Within these broader educational landscapes, an undergraduate law degree focuses on a broad, intellectually challenging, liberal arts curriculum, understanding legal rules and governance in all their splendor (and iniquity). Universities are spaces for debate – as well as for skills and knowledge acquisition – students will always have to learn some materials by rote (mnemonics to memorise cases are as much in use in 2017 as in previous generations). Yet we are also (to use that much over-used word) passionate educators. The questions about the course content, assessment methodology and level of education are puzzling and as land lawyers, we are collectively thinking about how we might help each other proceed, even if individual institutional decisions may be made.

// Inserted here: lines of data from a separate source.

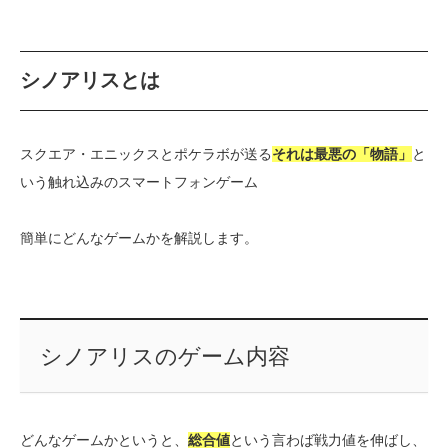
シノアリスとは
スクエア・エニックスとポケラボが送る
それは最悪の「物語」
と
いう触れ込みのスマートフォンゲーム
簡単にどんなゲームかを解説します。
シノアリスのゲーム内容
どんなゲームかというと、
総合値
という言わば戦力値を伸ばし、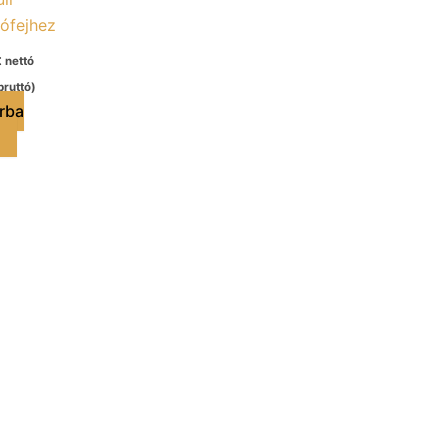
ófejhez
t
nettó
ruttó)
rba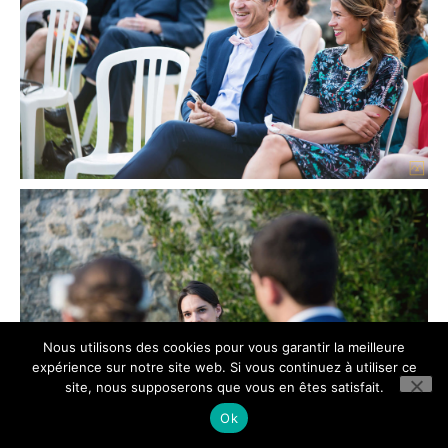
Nous utilisons des cookies pour vous garantir la meilleure
expérience sur notre site web. Si vous continuez à utiliser ce
site, nous supposerons que vous en êtes satisfait.
Ok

And so, as the Birmingham workshop found, the world of land law teaching is in heady times. While all are wedded to teaching doctrinal rules and practices, there was a sense that the syllabus is for the making. Universities are not professional training bodies; for all that they do, and should, teach a wide range of skills and knowledge, preparing students for careers ahead. In the words of the great orator Martin Luther King: “The function of education is to teach one to think intensively and to think critically. Intelligence plus character – that is the goal of true education.” Land law is about power, politics, wealth, rules and procedures. To teach our students well, we need to aim high.